Sant’Ana diz que depois de tantos anos, a poesia de Adélia ainda faz sucesso por falar da emoção. “Não é uma poesia cerebral. Ela não está preocupada em ser vanguardista, concretista, mas com o sentimento”.
Na opinião do autor, a grande identificação de leitores de meios urbanos com a poesia frugal da mineira é motivada pela temática da pureza, da simplicidade. “Mas aí é que entra o lado mágico da poesia. Ela fala de uma coisa aparentemente banal, de repente, o verso dá um pulo e pega o leitor pelo pé”.
O primeiro livro de Adélia Prado, “Bagagem” conta com quase trinta edições atualmente. “O fato de ser aprovada como autora e de ser reconhecida como poeta, me deu mais felicidade para arear as panelas com mais gosto ainda. Eu fiquei feliz demais da conta”. Os outros 15 títulos da autora também já estão todos reeditados. Alguns traduzidos para o inglês, espanhol, inglês. “Mas não sei quanto já vendi”.
Os livros saem permanentemente”. Sobre o status de “poetiza viva mais lida no Brasil”, ela também não tem números concretos, apenas impressões – fortes, diga-se de passagem: “Eu acho que sou bastante lida, pois tenho muito retorno das pessoas”.
Mesmo com a fama, ela levanta suas mãos aos céus e alegra-se: “A minha vida continua a mesma. Graças a Deus um bilhão de vezes! Eternamente graças a Deus”. A gratidão ao Altíssimo tem justificativa das boas. “Nossa Senhora! Em 1976, eu ainda estava com os filhos pequenos, dois adolescentes. Eu tinha muita tarefa para fazer em casa, muita coisa para cuidar. Minha família, todo mundo compartilhou disso. No dia do lançamento, tinha menino, velho, irmã grávida, a vizinhança toda estava lá batendo palma para mim”, conta orgulhosa, de pernas cruzadas sobre o sofá. Afinal, Adélia estava lançando um livro que Carlos Drummond de que Andrade tinha gostado. “Foi inesquecível. É inesquecível”.
“Nossa, que gravador mínimo”, aponta para o aparelhinho, em um momento da entrevista. “É do Steve Jobs?” (fundador da Apple, que morreu no ano passado). O gravadorzinho digital é de outro fabricante, mas a citação da autora serve de pretexto para uma curiosidade. “Eu escrevo à mão, com lápis. Eu não entendo nada (de tecnologia), mas admiro profundamente. Li a biografia dele. Fiquei fascinada quando morreu. Teve aquela projeção da vida dele. Então eu falei: gente do céu, que pessoa!”.
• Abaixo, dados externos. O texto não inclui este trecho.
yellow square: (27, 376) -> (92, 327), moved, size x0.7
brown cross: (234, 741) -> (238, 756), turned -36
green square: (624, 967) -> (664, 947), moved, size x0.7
Os textos de todos os livros de Adélia, sejam poesia ou prosa, foram todos feitos à mão. “Depois o Zé (José de Freitas, o marido, com quem é casada há mais de 50 anos), ou alguns dos meninos passa para o computador”. A poeta diz que chegou a usar computador apenas para “tirar receitas” ou olhar e-mails. “Digito mal. Ultimamente me deu vontade de voltar. É que meu neto de sete anos já está fazendo isso e me dá vergonha”, sorri.
Fato: Adélia gosta de cozinhar. E o faz bem. Poesia, então, nem se fala. Seu penúltimo livro, “Duração do Dia”, publicado em 2010, foi indicado para o Jabuti, na categoria que a consagrou. É nele que ela usa uma expressão para definir dois de seus dons: “A Escrivã na Cozinha”, título de um dos poemas.
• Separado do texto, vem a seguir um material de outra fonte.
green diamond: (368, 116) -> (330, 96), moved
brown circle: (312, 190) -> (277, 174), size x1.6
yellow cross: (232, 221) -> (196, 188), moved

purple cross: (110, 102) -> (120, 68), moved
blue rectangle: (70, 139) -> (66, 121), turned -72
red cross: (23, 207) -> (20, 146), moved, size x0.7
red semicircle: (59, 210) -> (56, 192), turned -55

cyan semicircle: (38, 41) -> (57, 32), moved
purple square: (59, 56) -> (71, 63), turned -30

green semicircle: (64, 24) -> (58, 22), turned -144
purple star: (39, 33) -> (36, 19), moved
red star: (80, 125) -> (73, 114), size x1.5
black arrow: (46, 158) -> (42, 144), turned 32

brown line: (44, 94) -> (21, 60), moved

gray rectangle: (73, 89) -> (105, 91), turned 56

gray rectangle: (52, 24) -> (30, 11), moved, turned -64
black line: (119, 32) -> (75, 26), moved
“É o meu cotidiano. No meu caso, escritora e poeta, como eu vou escrever se eu ignoro a minha própria cozinha? Meu próprio banheiro, minha sala, minha vassoura? Nós só temos o cotidiano, seja escritora ou não, e isso é igual para todo mundo. Um princesa de verdade, se ela não conhece isso, ela fica falsa na ‘princesice’ dela”, compara.
Para a escritora, que lançou seu primeiro livro quando tinha em casa cinco filhos pequenos para criar, a coisa mais verdadeira que existe “é o ser humano”. “É acolher aquilo que tem a ver com a minha humanidade e aceitar isso. Seja nas coisas mais comezinhas da vida, nas necessidades do meu corpo e da minha alma. Eu não saio da minha humanidade para escrever. Então, a escrivã que não está na cozinha está perdida. Quando eu falo cozinha é todo este contexto da minha vida”.
Pode parecer monótona para alguns, menos nobre para outros, mas a questão é que a cozinha e mesmo a casa de Adélia Prado, em Divinópolis, geram assunto e inspiração para mais de metro. “Porque a vida é inesgotável. Hoje eu deixo queimar o bolo, amanhã não queima. O tomate hoje está bom, amanhã não está. É tudo muito variável na sua identidade. É igual mas é diferente. É muito rico. De tédio, ninguém precisa de morrer. Só se for muito bobo. Bobão mesmo. A vida é rica demais da conta”.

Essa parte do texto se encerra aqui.